I bit into my hashbrown, carefully wrapped in a waxpaper sheath so I could not feel with my fingers the half-cup of oil I was ingesting.
I. I had been degraded to this. I, the strong savage adventurer of the great white north, I, who had survived for days on end what was mine to trap in the bush, I, who had lived with the scent of pines in my breath, who was raised by the Naskapi, who was strengthened by the rich meat of the caribou, Canadian goose and lake trout, I, I had been reduced to this. Scraping greasy mass produced filth off a non-biodegradable platter with a plastic spoon and shoveling it into my mouth. I had been degraded, AND by my own doing.

I stared at the man, suddenly, shockingly, realizing who he was.
I had given into the pressure of the giant yellow magnet (that IS what the M stands for, isn’t it?).
Lured off the road by cheap prices, and their shapely African-American ad model smiling widely and purring thickly “I’m Lovin’ it!”™; I had pulled my car into the lot, ordered my food, and sat down on the sticky red bench to ingest. It was my duty. Doing my part. My four dollars and seven cents was making some fat white man somewhere rich. My four dollars and seven cents (one dollar and thirteen cents of which had actually paid for the price of my food) was robbing some delicate mom & pop breakfast shop of the four dollars and seven cents I could have given them for a decent meal.

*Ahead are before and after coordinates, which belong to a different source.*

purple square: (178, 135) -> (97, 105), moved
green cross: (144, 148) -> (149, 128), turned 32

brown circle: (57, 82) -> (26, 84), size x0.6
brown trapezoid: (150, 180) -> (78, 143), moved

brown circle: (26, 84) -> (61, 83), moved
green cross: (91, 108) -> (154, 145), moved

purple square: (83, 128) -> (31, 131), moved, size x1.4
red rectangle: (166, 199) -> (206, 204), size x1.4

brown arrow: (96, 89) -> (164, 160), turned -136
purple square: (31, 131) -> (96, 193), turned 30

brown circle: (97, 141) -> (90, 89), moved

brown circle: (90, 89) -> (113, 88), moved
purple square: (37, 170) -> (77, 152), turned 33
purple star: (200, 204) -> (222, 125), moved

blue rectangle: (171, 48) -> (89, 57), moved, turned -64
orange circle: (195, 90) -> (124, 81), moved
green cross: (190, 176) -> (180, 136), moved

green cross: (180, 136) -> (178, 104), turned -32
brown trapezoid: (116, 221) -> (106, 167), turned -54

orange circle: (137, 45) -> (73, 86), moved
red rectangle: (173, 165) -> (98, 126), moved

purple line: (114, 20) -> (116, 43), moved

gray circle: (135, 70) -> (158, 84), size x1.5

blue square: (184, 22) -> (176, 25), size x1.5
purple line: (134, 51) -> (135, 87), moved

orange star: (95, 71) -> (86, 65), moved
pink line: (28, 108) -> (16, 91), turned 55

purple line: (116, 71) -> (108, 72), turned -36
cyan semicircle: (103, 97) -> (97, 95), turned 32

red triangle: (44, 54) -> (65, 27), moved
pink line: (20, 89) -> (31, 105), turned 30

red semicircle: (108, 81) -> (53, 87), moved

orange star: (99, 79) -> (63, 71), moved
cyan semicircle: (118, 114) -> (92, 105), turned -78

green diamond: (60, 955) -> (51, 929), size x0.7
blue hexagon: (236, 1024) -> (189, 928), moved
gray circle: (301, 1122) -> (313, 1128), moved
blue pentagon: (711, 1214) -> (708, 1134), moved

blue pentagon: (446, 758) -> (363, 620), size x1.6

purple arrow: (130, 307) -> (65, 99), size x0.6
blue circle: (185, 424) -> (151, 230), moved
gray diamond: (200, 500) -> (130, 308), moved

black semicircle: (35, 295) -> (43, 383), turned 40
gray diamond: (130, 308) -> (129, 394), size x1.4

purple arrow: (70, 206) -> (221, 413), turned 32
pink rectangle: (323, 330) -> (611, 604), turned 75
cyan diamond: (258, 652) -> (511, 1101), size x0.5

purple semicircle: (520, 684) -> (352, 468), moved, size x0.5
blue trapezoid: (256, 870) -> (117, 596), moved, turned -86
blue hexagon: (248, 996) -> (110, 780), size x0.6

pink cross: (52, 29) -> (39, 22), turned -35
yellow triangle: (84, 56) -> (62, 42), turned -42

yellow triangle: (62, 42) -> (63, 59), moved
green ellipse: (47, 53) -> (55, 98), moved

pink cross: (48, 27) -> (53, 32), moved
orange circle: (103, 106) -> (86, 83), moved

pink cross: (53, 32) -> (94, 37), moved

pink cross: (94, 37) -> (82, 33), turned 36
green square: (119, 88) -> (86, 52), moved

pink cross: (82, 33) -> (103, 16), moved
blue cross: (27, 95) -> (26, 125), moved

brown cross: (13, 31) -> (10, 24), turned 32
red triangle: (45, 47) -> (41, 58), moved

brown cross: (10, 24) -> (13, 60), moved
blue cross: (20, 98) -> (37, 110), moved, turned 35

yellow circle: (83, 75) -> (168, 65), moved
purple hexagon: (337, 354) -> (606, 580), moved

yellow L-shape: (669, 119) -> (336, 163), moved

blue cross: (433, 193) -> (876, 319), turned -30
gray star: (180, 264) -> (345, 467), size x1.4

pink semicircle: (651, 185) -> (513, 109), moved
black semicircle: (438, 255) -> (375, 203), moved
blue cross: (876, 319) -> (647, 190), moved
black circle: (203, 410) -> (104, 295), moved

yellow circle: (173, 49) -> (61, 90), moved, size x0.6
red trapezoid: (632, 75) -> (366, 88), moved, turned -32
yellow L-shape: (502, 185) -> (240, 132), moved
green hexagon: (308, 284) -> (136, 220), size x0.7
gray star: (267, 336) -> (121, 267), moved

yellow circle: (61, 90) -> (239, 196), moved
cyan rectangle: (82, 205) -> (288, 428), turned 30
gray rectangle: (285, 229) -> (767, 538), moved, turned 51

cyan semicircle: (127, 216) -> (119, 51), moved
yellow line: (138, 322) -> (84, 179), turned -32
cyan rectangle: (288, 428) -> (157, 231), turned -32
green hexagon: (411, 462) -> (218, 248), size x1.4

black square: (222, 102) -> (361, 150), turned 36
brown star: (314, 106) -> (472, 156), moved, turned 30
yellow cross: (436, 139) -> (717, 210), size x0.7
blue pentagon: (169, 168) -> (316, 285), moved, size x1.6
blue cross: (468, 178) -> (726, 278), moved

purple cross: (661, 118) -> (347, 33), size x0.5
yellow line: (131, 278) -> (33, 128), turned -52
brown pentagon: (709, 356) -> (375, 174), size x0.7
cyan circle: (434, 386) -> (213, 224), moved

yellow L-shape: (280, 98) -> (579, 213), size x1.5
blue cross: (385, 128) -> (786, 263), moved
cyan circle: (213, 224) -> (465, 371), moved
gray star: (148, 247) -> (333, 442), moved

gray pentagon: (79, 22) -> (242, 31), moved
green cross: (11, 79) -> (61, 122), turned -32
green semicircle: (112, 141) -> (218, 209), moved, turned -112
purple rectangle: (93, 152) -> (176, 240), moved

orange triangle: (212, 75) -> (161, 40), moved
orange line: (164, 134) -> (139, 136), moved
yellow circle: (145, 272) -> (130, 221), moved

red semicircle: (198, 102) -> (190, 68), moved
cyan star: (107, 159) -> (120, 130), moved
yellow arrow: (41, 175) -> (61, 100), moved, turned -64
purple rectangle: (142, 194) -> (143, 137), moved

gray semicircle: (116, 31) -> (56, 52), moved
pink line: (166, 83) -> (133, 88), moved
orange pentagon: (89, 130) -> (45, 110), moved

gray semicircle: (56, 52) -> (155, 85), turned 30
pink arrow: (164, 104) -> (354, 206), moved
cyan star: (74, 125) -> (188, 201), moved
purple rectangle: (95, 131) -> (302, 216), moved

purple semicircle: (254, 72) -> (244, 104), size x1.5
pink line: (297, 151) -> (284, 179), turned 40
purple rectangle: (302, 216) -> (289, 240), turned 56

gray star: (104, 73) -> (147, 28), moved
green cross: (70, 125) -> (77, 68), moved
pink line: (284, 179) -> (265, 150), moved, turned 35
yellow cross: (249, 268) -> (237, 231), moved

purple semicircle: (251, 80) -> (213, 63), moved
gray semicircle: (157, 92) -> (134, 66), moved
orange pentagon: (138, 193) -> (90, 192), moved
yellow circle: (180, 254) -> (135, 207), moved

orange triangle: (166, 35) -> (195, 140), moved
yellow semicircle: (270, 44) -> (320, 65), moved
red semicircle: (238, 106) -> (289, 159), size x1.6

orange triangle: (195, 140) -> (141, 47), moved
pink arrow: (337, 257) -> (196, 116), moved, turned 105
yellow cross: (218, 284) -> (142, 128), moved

I stared at the man, suddenly, shockingly, realizing who he was.
He hunched over a cheap plastic display case of cheap plastic sponsored children’s toys (not suitable for munchkins under 3) smiling. He smiled down at me, his wide hips emblazoned with the logo and tilted off to one side gauntly. Green signs displaying new salads (in a meager attempt fluttered over his shock of a red afro in the artificial breeze of the air conditioners. His shoes were the same, but now they had been spray painted bright red and garnished with bright yellow laces to match his striped socks. The shoes were no longer a coal-stained brown, no longer had holes big enough to drive a train through, but were still the same shoes. His nose had a spot of red on it, carefully placed to make it seem larger, wider, flatter. His eyes, (though tear stained; his mascara running down his face) sparkled. And his lips. His lips were huge. Shockingly red, they took up over half his face with a monstrous grin.

I stared at the man, suddenly, shockingly, realizing WHO HE WAS.
I got up.
Of course, now they had painted his face white, an ironic mockery making everything ok.
The elderly silvered man with the Windex spray bottle squirted my table as I headed toward the door, and he gave it a swipe with his disposable towel. I threw my tray in the trash, along with all the rest of the evidence of McHotcakes, McHashbrowns, McEggs, McSausage and the Homogenized, Ultra-Pasteurized, Vitamin A&D added McMilk.
And with it’s “Thank You” flap swinging mockingly, the trash can caused me to shiver with what it wore as a crown. The future was before my very eyes, sitting regally next to the mud-brown used trays. A single cup half-empty of watered down Coke. The African American ad woman stood plastered on the side with her African American daughter smiling. And around them, in every language and alphabet one could read the prophetic words: “I’m Lovin’ it!”.